IL COMITATO REGIONALE LAZIO
SPOSTA L’INIZIO DELLE GARE DI 10′
PER LANCIARE UN SEGNALE CONTRO LA VIOLENZA NEI CONFRONTI DEGLI ARBITRI
Sono giovani, coraggiosi, ragazzi della stessa età di quelli ai quali chiedono di rispettare quelle regole senza le quali non esisterebbe nessun tipo di sport.
Scendono in campo anche loro con le loro paure, le loro ansie da prestazione, i loro dubbi.
Ma anche con la loro passione, la voglia di fare bene, di tornare a casa con la soddisfazione di aver disputato una buona partita e cercare di fare ancora meglio la volta prossima.
Sono atleti, sono sportivi che meritano lo stesso rispetto degli altri che, insieme a loro calcano il prato verde o il parquet dei palazzetti.
Eppure, sempre più spesso non è così.
Gli atti di violenza di cui sono stati fatti oggetto due giovani giacchette nere nell’ultima settimana, dimostrano che il rispetto, fattore essenziale in ogni tipo di sport, rimane spesso un concetto teorico e non una linea guida alla base di ogni relazione umana.
Gli arbitri sbagliano, così come sbagliano gli allenatori a mettere una squadra in campo o i giocatori a fallire il più facile dei gol a porta vuota.
Sbagliano perché ci sono. Senza di loro non ci sarebbe sport, non ci sarebbero partite da giocare.
Viene da sorridere quando, in categorie di base, si criticano gli arbitri per scarsa professionalità.

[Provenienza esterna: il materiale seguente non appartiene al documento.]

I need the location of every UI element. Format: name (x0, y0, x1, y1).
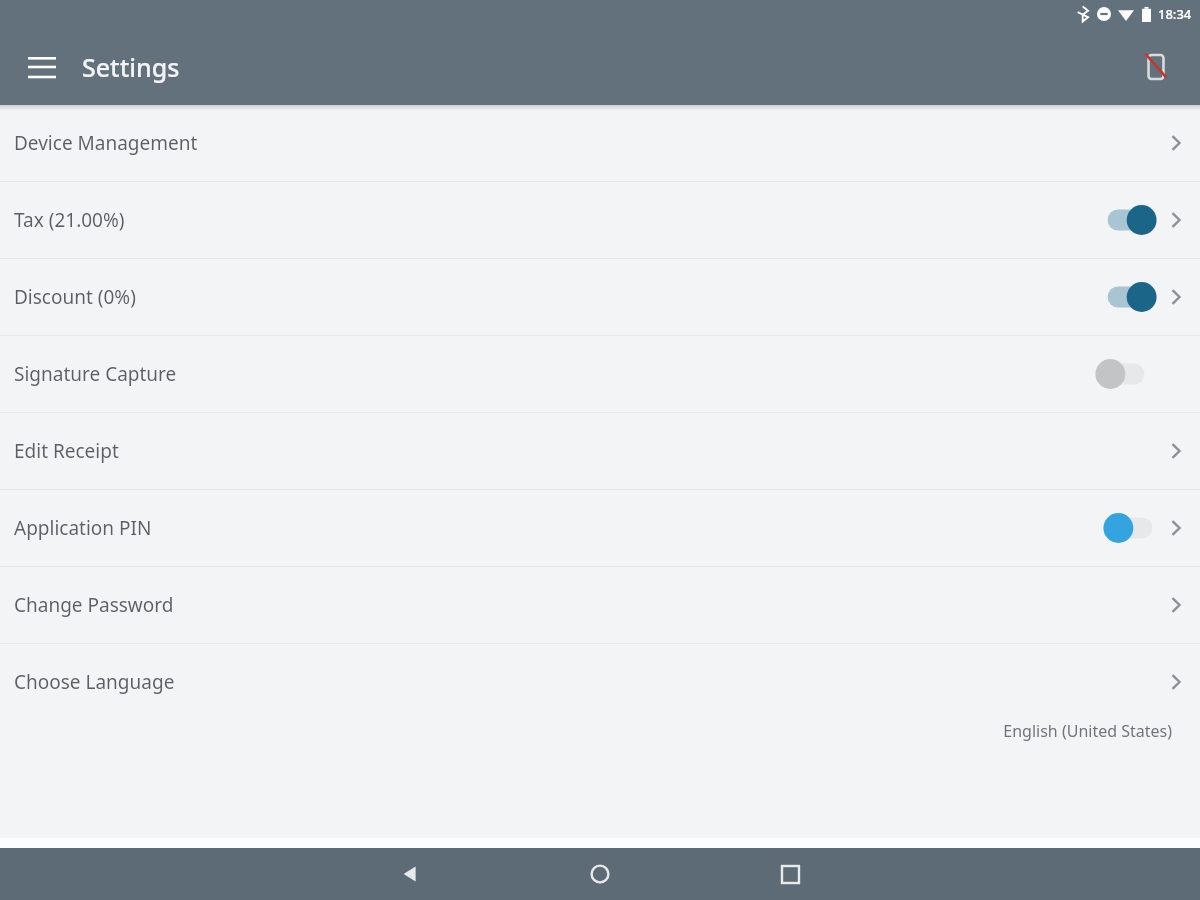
staticText: English (United States) (1003, 720, 1172, 742)
button[interactable]: Device disconnected (1130, 41, 1182, 93)
staticText: Settings (82, 50, 180, 84)
button[interactable]: Toggle (1102, 280, 1158, 314)
staticText: Signature Capture (14, 361, 177, 387)
staticText: 18:34 (1158, 5, 1192, 23)
button[interactable]: Change Password (0, 567, 1200, 643)
button[interactable]: Discount (0%) (0, 259, 1200, 335)
staticText: Device Management (14, 130, 198, 156)
button[interactable]: Home (570, 848, 630, 900)
button[interactable]: Toggle (1102, 511, 1158, 545)
button[interactable]: Back (380, 848, 440, 900)
staticText: Tax (21.00%) (14, 207, 125, 233)
staticText: Application PIN (14, 515, 152, 541)
button[interactable]: Toggle (1102, 203, 1158, 237)
staticText: Change Password (14, 592, 174, 618)
staticText: Choose Language (14, 669, 175, 695)
staticText: Edit Receipt (14, 438, 119, 464)
button[interactable]: Tax (21.00%) (0, 182, 1200, 258)
button[interactable]: Edit Receipt (0, 413, 1200, 489)
button[interactable]: Application PIN (0, 490, 1200, 566)
button[interactable]: Device Management (0, 105, 1200, 181)
button[interactable]: Signature Capture (0, 336, 1200, 412)
button[interactable]: Toggle (1094, 357, 1150, 391)
button[interactable]: Recent apps (760, 848, 820, 900)
button[interactable]: Open navigation menu (14, 39, 70, 95)
staticText: Discount (0%) (14, 284, 136, 310)
button[interactable]: Choose Language (0, 644, 1200, 742)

Qualcuno dovrebbe ricordare che “nessuno nasce imparato” e che l’arbitro, come qualunque altro atleta, deve giocare per imparare, deve arbitrare e sbagliare, e ancora arbitrare e ancora sbagliare per diventare partita dopo partita un arbitro migliore e sbagliare sempre, ma magari un po’ meno.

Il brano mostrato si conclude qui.